Best CPUs for Radeon RX 6800 XT - Quick Overview
If you’re in a hurry, here’s a quick recap of the CPUs that we recommend, based on different categories:
Best High-End Intel CPU: Intel Core i7-13700KF
Alder Lake put Intel ahead in the game once more, and its successor solidifies the lead. The 13700KF is the CPU to get if you’re interested in a healthy mix of gaming & productivity chops. It’s practically identical to the flagship for gaming and needs slightly beefier cooling. You can put those savings towards an upcoming GPU and enjoy the best PC gaming has to offer for years.
There’s also a case for the 13900KF. While it is technically the best gaming CPU, you should consider buying it over the 13700KF only if you’ll reap the benefits from its increased multi-threaded capabilities.
Raptor Lake is the second generation to use LGA 1700. That means it’s both the last generation on the platform and a refinement of the previous one. We’ve all seen how lackluster Rocket Lake chips turned out compared to their 10th-gen predecessors and are happy to report that this is not the case here!
For example, the 13700KF has the same number of performance or P-cores and efficiency or E-cores as the 12900K. It’s not just a rebranded CPU either, as Intel made several significant changes to its architecture.
The P-cores here are an improvement over the Golden Cove parts used previously. The alterations Intel made allow for higher boost frequency clocks and improved computational power, resulting in a claimed 15% uplift in single-threaded performance. The E-cores haven’t changed, but you get four more of them along with an increase in L2 and L3 cache at the chip’s disposal.
Compared to the 12700K, the newer chip has lower base clocks & compensates for them with significantly higher potential boost clocks. Both core types are 200MHz slower in their base state at 3.4 & 2.5GHz. Conversely, P-cores get a 400MHz boost to 5.4GHz, while the eight E-cores now sit at 4.2GHz.
Alder Lake marked Intel’s abandonment of the TDP standard. The 13700K has the same 125W base power as its predecessor and can go up to 255W when allowed to run all cores at their maxed-out settings. Luckily, this high power consumption only happens when tackling complex multi-threaded workloads and isn’t nearly as pronounced when playing games.
High power consumption incurs elevated thermals.

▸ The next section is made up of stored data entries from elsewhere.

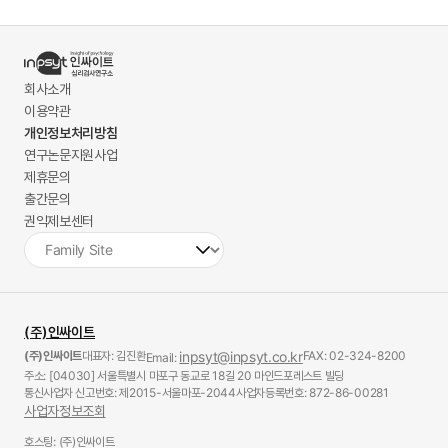
회사소개
이용약관
개인정보처리방침
연구논문지원사업
제휴문의
출간문의
권익제보센터
(주)인싸이트
(주)인싸이트
대표자: 김진환
inpsyt@inpsyt.co.kr
FAX: 02-324-8200
Email:
주소: [04030] 서울특별시 마포구 동교로 18길 20 마인드포레스트 빌딩
통신사업자 신고번호: 제2015-서울마포-2044
사업자등록번호: 872-86-00281
사업자정보조회
호스팅: (주)인싸이트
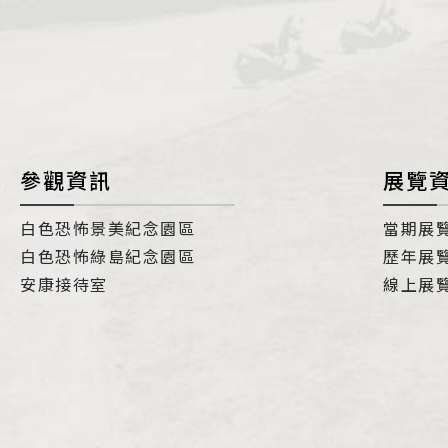
i
參觀資訊
展覽
白色恐怖景美紀念園區
當期展
白色恐怖綠島紀念園區
歷年展
安康接待室
線上展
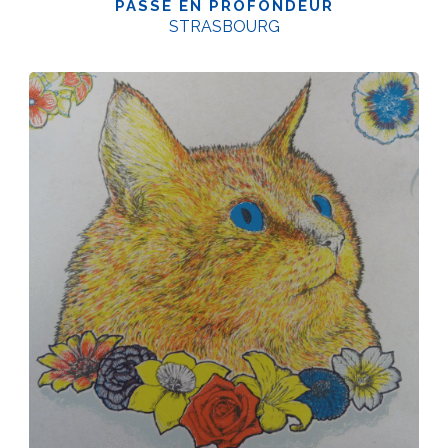
PASSE EN PROFONDEUR
STRASBOURG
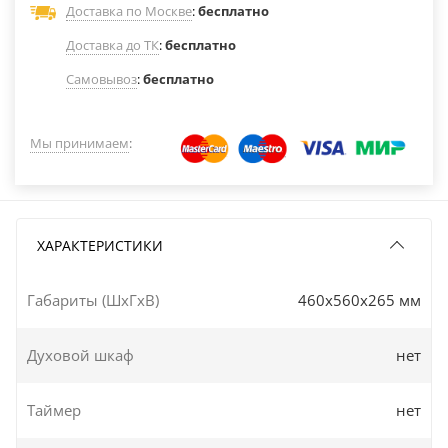
Доставка по Москве
:
бесплатно
Доставка до ТК
:
бесплатно
Самовывоз
:
бесплатно
Мы принимаем
:
ХАРАКТЕРИСТИКИ
Габариты (ШxГxВ)
460x560x265 мм
Духовой шкаф
нет
Таймер
нет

The 13700KF is noticeably more thermally demanding than previous X700-series models, so you’ll need to invest in a capable AIO if you’re using it for productivity. An air cooler will suffice for gaming, but it needs to be one of the better ones.

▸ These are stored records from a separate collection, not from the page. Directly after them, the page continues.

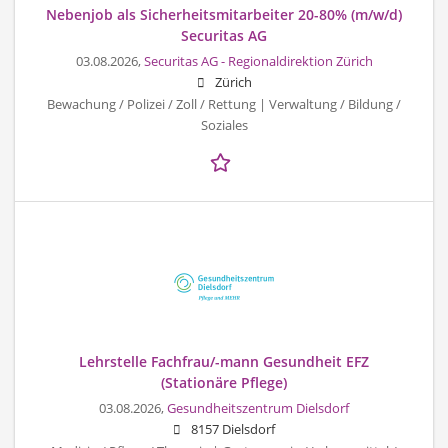
Nebenjob als Sicherheitsmitarbeiter 20-80% (m/w/d)
Securitas AG
03.08.2026,
Securitas AG - Regionaldirektion Zürich
Zürich
Bewachung / Polizei / Zoll / Rettung | Verwaltung / Bildung /
Soziales
Lehrstelle Fachfrau/-mann Gesundheit EFZ
(Stationäre Pflege)
03.08.2026,
Gesundheitszentrum Dielsdorf
8157 Dielsdorf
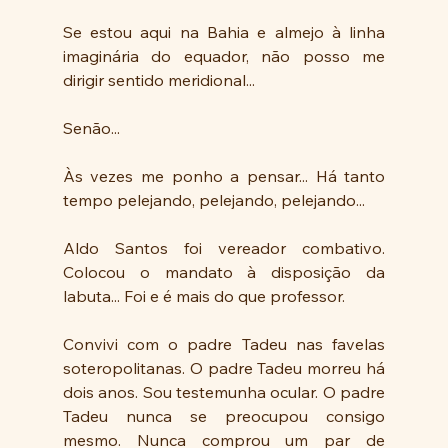
Se estou aqui na Bahia e almejo à linha 
imaginária do equador, não posso me 
dirigir sentido meridional...
Senão...
Às vezes me ponho a pensar... Há tanto 
tempo pelejando, pelejando, pelejando... 
Aldo Santos foi vereador combativo. 
Colocou o mandato à disposição da 
labuta... Foi e é mais do que professor. 
Convivi com o padre Tadeu nas favelas 
soteropolitanas. O padre Tadeu morreu há 
dois anos. Sou testemunha ocular. O padre 
Tadeu nunca se preocupou consigo 
mesmo. Nunca comprou um par de 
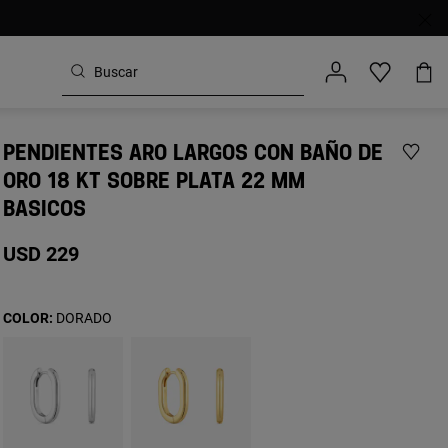
PENDIENTES ARO LARGOS CON BAÑO DE
ORO 18 KT SOBRE PLATA 22 MM
BASICOS
USD 229
COLOR:
DORADO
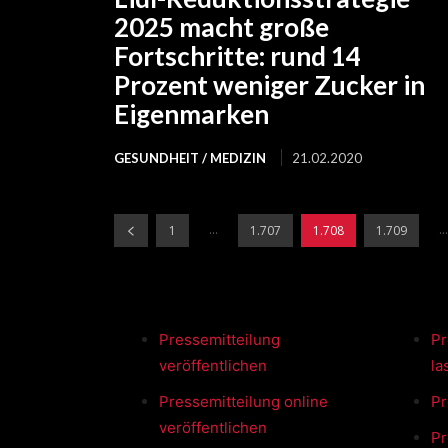
2025 macht große
Fortschritte: rund 14
Prozent weniger Zucker in
Eigenmarken
GESUNDHEIT / MEDIZIN
21.02.2020
...
...
1
1.707
1.708
1.709
Pressemitteilung
Pr
veröffentlichen
la
Pressemitteilung online
Pr
veröffentlichen
Pr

There’s no sense in spending $150 more on a 13900K for gaming since the 13700K delivers the same performance. Several frames less make no difference if you’re already past the 150 mark. The gap is non-existent in some games.
Consider that the linked numbers are from testing at 1080p, where the CPU still contributes much to the experience. You’ll be using your 6800 XT on 1440p or 4K anyway, and that’s where any remaining 13900K advantages melt away.

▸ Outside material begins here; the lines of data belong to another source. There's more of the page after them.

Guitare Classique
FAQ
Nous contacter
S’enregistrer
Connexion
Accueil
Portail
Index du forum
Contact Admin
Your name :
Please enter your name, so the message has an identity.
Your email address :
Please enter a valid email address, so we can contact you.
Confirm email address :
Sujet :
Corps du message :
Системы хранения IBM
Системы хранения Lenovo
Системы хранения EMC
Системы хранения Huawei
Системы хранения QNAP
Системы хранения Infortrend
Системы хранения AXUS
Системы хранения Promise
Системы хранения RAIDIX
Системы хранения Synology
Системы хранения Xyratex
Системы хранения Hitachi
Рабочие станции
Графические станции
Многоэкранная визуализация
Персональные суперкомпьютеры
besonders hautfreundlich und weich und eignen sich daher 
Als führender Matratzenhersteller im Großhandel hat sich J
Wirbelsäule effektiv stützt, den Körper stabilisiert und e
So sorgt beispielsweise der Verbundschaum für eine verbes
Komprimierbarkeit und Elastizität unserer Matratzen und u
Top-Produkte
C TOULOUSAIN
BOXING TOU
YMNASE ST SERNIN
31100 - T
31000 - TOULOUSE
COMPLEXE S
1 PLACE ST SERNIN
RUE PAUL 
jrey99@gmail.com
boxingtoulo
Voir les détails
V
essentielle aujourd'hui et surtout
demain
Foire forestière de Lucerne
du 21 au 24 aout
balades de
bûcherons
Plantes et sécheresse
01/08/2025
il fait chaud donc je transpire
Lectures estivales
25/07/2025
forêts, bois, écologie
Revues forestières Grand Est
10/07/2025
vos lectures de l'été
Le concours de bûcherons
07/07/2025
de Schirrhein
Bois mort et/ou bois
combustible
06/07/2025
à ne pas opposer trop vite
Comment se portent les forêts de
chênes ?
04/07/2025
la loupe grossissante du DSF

Best High-End AMD CPU: AMD Ryzen 7 7700X
The first Ryzen processors ushered in a new generation of desktop CPU advancements, pushing ever more cores into the mainstream & waking Intel up from its complacency. Its first four generations used the AM4 platform, which is now retiring to make room for technological advancements chips like the 7700X will make good use of.
We chose the Ryzen 7 7700X on account of how well-rounded it is. No other Zen4 chip is as good for gaming, and its productivity potential rivals that of the 5900X! That said, you should still invest a little extra in the 7900X if productivity plays an important part in your PC use case.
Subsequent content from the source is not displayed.